#### RECORDS FOR THIS TASK ####

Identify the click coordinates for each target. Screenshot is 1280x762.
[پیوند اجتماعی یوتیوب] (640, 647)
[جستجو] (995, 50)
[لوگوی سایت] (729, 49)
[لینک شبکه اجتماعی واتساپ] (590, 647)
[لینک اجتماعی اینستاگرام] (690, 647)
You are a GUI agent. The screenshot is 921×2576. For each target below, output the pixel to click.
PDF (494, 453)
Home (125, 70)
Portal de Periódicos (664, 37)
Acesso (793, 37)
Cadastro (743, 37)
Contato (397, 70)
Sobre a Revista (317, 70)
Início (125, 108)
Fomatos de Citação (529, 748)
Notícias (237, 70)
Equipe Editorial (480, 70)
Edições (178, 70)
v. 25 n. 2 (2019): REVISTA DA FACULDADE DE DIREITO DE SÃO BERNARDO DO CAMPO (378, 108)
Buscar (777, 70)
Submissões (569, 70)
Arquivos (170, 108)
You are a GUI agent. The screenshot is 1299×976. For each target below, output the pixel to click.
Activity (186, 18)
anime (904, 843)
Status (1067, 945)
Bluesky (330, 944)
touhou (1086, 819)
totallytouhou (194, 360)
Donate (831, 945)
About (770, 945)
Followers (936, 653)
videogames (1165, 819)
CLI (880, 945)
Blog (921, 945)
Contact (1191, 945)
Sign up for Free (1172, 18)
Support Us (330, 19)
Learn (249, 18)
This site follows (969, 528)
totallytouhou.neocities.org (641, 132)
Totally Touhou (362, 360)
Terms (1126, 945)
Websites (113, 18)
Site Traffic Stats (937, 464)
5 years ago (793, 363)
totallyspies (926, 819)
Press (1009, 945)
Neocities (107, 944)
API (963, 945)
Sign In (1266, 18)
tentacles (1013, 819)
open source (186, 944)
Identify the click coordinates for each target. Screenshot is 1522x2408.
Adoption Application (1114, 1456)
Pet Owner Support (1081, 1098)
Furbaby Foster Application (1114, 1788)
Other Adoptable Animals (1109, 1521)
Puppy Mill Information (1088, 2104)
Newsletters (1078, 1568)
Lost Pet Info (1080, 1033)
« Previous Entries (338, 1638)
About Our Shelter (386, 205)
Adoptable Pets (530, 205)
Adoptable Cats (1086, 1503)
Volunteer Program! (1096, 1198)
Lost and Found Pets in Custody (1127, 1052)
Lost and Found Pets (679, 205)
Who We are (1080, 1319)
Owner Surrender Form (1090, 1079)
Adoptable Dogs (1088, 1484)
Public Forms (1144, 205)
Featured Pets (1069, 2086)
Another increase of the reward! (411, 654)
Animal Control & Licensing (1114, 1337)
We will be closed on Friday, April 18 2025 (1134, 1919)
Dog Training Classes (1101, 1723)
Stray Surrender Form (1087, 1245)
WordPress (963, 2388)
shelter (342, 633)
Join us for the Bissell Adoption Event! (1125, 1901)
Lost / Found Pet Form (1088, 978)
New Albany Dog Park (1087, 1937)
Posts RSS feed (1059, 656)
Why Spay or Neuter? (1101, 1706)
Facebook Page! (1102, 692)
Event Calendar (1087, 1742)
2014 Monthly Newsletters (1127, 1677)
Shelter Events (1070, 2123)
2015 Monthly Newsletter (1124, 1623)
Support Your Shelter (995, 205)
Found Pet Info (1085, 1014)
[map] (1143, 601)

####

### WHAT THIS TASK INVOLVES
Output the whole listing word for word.

### ANSWER BELOW
Identify the click coordinates for each target. Screenshot is 1280x762.
[پیوند اجتماعی یوتیوب] (640, 647)
[جستجو] (995, 50)
[لوگوی سایت] (729, 49)
[لینک شبکه اجتماعی واتساپ] (590, 647)
[لینک اجتماعی اینستاگرام] (690, 647)
You are a GUI agent. The screenshot is 921×2576. For each target below, output the pixel to click.
PDF (494, 453)
Home (125, 70)
Portal de Periódicos (664, 37)
Acesso (793, 37)
Cadastro (743, 37)
Contato (397, 70)
Sobre a Revista (317, 70)
Início (125, 108)
Fomatos de Citação (529, 748)
Notícias (237, 70)
Equipe Editorial (480, 70)
Edições (178, 70)
v. 25 n. 2 (2019): REVISTA DA FACULDADE DE DIREITO DE SÃO BERNARDO DO CAMPO (378, 108)
Buscar (777, 70)
Submissões (569, 70)
Arquivos (170, 108)
You are a GUI agent. The screenshot is 1299×976. For each target below, output the pixel to click.
Activity (186, 18)
anime (904, 843)
Status (1067, 945)
Bluesky (330, 944)
touhou (1086, 819)
totallytouhou (194, 360)
Donate (831, 945)
About (770, 945)
Followers (936, 653)
videogames (1165, 819)
CLI (880, 945)
Blog (921, 945)
Contact (1191, 945)
Sign up for Free (1172, 18)
Support Us (330, 19)
Learn (249, 18)
This site follows (969, 528)
totallytouhou.neocities.org (641, 132)
Totally Touhou (362, 360)
Terms (1126, 945)
Websites (113, 18)
Site Traffic Stats (937, 464)
5 years ago (793, 363)
totallyspies (926, 819)
Press (1009, 945)
Neocities (107, 944)
API (963, 945)
Sign In (1266, 18)
tentacles (1013, 819)
open source (186, 944)
Identify the click coordinates for each target. Screenshot is 1522x2408.
Adoption Application (1114, 1456)
Pet Owner Support (1081, 1098)
Furbaby Foster Application (1114, 1788)
Other Adoptable Animals (1109, 1521)
Puppy Mill Information (1088, 2104)
Newsletters (1078, 1568)
Lost Pet Info (1080, 1033)
« Previous Entries (338, 1638)
About Our Shelter (386, 205)
Adoptable Pets (530, 205)
Adoptable Cats (1086, 1503)
Volunteer Program! (1096, 1198)
Lost and Found Pets in Custody (1127, 1052)
Lost and Found Pets (679, 205)
Who We are (1080, 1319)
Owner Surrender Form (1090, 1079)
Adoptable Dogs (1088, 1484)
Public Forms (1144, 205)
Featured Pets (1069, 2086)
Another increase of the reward! (411, 654)
Animal Control & Licensing (1114, 1337)
We will be closed on Friday, April 18 2025 (1134, 1919)
Dog Training Classes (1101, 1723)
Stray Surrender Form (1087, 1245)
WordPress (963, 2388)
shelter (342, 633)
Join us for the Bissell Adoption Event! (1125, 1901)
Lost / Found Pet Form (1088, 978)
New Albany Dog Park (1087, 1937)
Posts RSS feed (1059, 656)
Why Spay or Neuter? (1101, 1706)
Facebook Page! (1102, 692)
Event Calendar (1087, 1742)
2014 Monthly Newsletters (1127, 1677)
Shelter Events (1070, 2123)
2015 Monthly Newsletter (1124, 1623)
Support Your Shelter (995, 205)
Found Pet Info (1085, 1014)
[map] (1143, 601)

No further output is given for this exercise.